[openstack-dev] [all] Outcome of distributed lock manager discussion @ the summit

Fox, Kevin M Kevin.Fox at pnnl.gov
Fri Nov 6 19:27:55 UTC 2015



> -----Original Message-----
> From: Clint Byrum [mailto:clint at fewbar.com]
> Sent: Thursday, November 05, 2015 3:19 PM
> To: openstack-dev
> Subject: Re: [openstack-dev] [all] Outcome of distributed lock manager
> discussion @ the summit
> 
> Excerpts from Fox, Kevin M's message of 2015-11-05 13:18:13 -0800:
> > Your assuming there are only 2 choices,  zk or db+rabbit. I'm claiming
> > both hare suboptimal at present. a 3rd might be needed. Though even
> with its flaws, the db+rabbit choice has a few benefits too.
> >
> 
> Well, I'm assuming it is zk/etcd/consul, because while the java argument is
> rather religious, the reality is all three are significantly different from
> databases and message queues and thus will be "snowflakes". But yes, I
> _am_ assuming that Zookeeper is a natural, logical, simple choice, and that
> fact that it runs in a jvm is a poor reason to avoid it.

Yes. Having a snowflake there is probably unavoidable, but how much of one is.

I've had to tune jvm stuff like the java stack size when things spontaneously break, and then they tell you, oh, yeah, what that happens, go tweak such and such in the jvm... Unix sysadmins usually know the  common things for c  apps without much effort. And tend to know to look in advance. In my, somewhat limited experience with go, the runtime seems closer to regular unix programs then jvm ones.

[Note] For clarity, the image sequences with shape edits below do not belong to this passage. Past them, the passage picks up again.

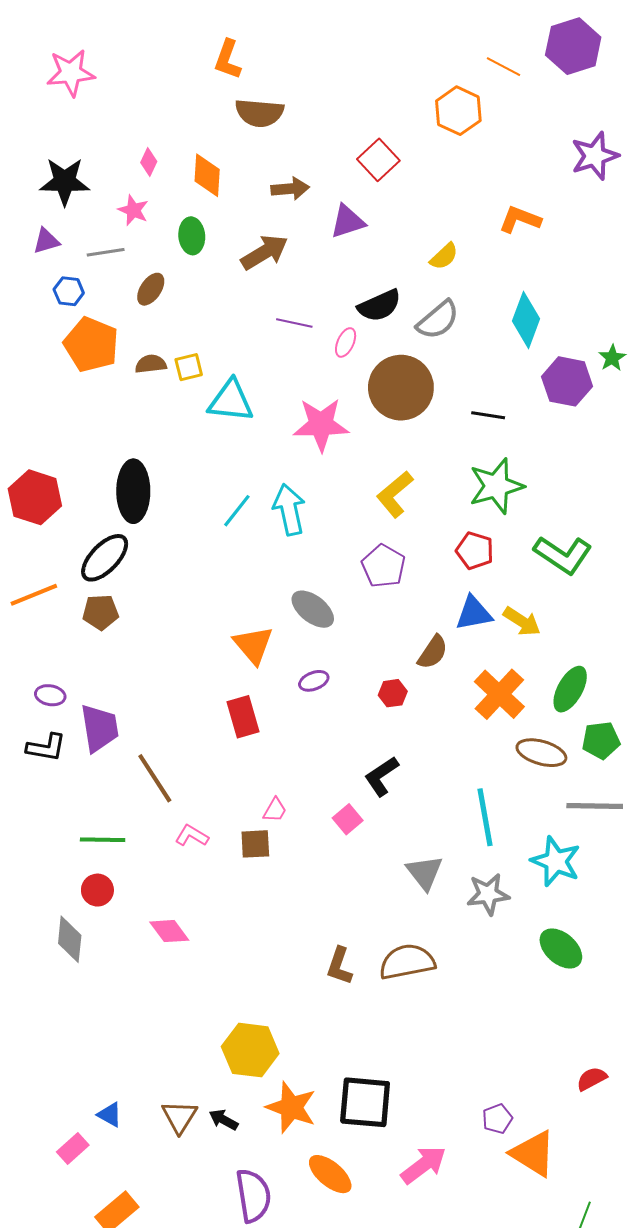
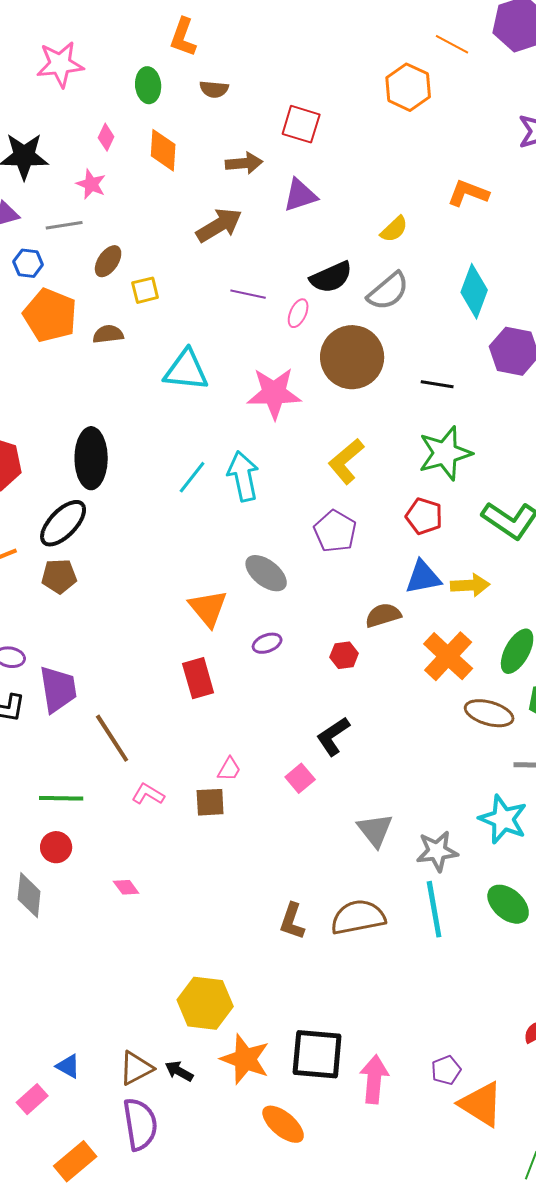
pink star: (71, 73) -> (60, 64), moved
brown semicircle: (259, 113) -> (214, 89), size x0.6
red square: (378, 160) -> (301, 124), moved, turned -30
green ellipse: (192, 236) -> (148, 85), moved
yellow square: (189, 367) -> (145, 290), moved
yellow arrow: (522, 621) -> (470, 585), turned -36
brown semicircle: (433, 652) -> (383, 615), turned -141
cyan line: (485, 817) -> (434, 909), moved
pink diamond: (169, 931) -> (126, 887), size x0.7
brown triangle: (179, 1117) -> (136, 1068), turned 30
pink arrow: (423, 1165) -> (374, 1079), moved, turned -48
purple semicircle: (253, 1196) -> (140, 1124), moved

The term 'java' is often conflated to mean both the java language, and the jvm runtime. When people talk about java, often they are talking about the jvm. I think this is one of those cases. Its easier to debug c/go for unix admins not trained specifically in jvm behaviors/tunables.

> 
> > You also seem to assert that to support large clouds, the default must be
> something that can scale that large. While that would be nice, I don't think
> its a requirement if its overly burdensome on deployers of non huge clouds.
> >
> 
> I think the current solution even scales poorly for medium sized clouds.
> Only the tiniest of clouds with the fewest nodes can really sustain all of that
> polling without incurring cost for that overhead that would be better spent
> on serviceing users.

While not ideal, I've run clouds with around 100 nodes on a single controller. If its doable today, it should be doable with the new system. Its not ideal, but if it's a zero effort deploy, and easy to debug, that has something going for it.

> 
> > I don't have metrics, but I would be surprised if most deployments today
> (production + other) used 3 controllers with a full ha setup. I would guess
> that the majority are single controller setups. With those, the overhead of
> maintaining a whole dlm like zk seems like overkill. If db+rabbit would work
> for that one case, that would be one less thing to have to setup for an op.
> They already have to setup db+rabbit. Or even a clm plugin of some sort,
> that won't scale, but would be very easy to deploy, and change out later
> when needed would be very useful.
> >
> 
> We do have metrics:
> 
> http://www.openstack.org/assets/survey/Public-User-Survey-Report.pdf
> 
> Page 35, "How many physical compute nodes do OpenStack clouds have?"
> 

Not what I was asking. It was asking how many controllers, not how many compute nodes. Like I said above, 1 controller can handle quite a bit of compute nodes.

> 
> 10-99:    42%
> 1-9:      36%
> 100-999:  15%
> 1000-9999: 7%
> 
> So for respondents to that survey, yes, "most" are running less than 100
> nodes. However, by compute node count, if we extrapolate a bit:
> 
> There were 154 respondents so:
> 
> 10-99 * 42% =    640 - 6403 nodes
> 1-9 * 36% =      55 - 498 nodes
> 100-999 * 15% =  2300 - 23076 nodes
> 1000-9999 * 7% = 10000 - 107789 nodes
>

This is good, but I believe this is biased towards the top end.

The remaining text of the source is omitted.